■ Records shown ■
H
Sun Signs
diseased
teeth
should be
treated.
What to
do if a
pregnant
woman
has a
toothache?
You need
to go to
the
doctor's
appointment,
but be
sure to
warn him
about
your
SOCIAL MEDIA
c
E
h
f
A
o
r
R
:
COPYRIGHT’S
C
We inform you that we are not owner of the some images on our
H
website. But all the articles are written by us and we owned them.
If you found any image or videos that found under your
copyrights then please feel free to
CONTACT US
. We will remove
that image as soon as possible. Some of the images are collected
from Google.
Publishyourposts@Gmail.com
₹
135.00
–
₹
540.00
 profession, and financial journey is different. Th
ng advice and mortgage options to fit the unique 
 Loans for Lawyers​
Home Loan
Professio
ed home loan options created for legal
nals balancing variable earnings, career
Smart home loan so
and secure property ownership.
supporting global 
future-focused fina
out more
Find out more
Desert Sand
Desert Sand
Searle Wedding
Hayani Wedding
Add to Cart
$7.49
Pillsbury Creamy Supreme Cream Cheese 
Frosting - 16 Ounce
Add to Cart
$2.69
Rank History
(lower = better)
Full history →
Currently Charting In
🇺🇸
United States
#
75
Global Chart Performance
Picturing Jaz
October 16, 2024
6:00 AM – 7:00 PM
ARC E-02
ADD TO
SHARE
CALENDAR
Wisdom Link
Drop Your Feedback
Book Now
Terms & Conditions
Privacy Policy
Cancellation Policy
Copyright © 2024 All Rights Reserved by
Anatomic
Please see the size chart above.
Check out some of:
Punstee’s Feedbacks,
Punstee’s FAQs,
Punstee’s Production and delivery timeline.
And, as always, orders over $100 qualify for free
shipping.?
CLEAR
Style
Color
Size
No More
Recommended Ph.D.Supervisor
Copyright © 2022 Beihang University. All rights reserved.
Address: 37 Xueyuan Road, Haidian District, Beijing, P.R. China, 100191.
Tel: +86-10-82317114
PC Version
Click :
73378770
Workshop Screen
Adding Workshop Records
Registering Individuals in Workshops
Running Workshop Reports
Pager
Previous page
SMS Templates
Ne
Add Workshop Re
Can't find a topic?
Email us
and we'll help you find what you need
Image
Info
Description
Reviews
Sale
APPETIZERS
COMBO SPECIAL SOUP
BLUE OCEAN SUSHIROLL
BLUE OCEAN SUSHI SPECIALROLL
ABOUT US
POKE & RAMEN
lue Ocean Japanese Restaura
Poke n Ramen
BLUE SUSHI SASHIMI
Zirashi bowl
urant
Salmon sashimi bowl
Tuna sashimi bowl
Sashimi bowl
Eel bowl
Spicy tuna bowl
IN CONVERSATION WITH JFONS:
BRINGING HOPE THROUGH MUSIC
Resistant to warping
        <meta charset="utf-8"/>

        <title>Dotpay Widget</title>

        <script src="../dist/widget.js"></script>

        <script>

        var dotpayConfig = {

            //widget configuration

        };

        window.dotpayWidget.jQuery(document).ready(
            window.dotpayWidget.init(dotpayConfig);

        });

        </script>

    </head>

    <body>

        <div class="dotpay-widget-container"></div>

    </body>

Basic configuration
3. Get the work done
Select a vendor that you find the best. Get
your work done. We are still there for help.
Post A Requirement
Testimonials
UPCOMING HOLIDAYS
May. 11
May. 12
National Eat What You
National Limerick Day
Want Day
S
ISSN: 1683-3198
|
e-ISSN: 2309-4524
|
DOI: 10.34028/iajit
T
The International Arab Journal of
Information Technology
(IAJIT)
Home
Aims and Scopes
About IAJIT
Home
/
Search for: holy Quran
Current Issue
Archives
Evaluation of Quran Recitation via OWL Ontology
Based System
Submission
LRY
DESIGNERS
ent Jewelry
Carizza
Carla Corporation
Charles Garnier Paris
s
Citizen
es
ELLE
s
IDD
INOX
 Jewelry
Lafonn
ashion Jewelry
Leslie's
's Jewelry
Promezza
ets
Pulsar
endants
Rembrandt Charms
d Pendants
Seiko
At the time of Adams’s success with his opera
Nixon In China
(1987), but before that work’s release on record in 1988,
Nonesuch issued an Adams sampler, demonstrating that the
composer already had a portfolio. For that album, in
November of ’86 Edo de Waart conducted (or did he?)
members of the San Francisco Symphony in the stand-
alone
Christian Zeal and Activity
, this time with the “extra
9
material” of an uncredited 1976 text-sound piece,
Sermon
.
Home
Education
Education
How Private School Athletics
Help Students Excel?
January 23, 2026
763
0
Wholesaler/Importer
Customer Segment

■ What is required ■
Wherever the string "BLUE" appears in the records above, copy the line it sits in.

■ Solution to this task ■
BLUE OCEAN SUSHIROLL
BLUE OCEAN SUSHI SPECIALROLL
BLUE SUSHI SASHIMI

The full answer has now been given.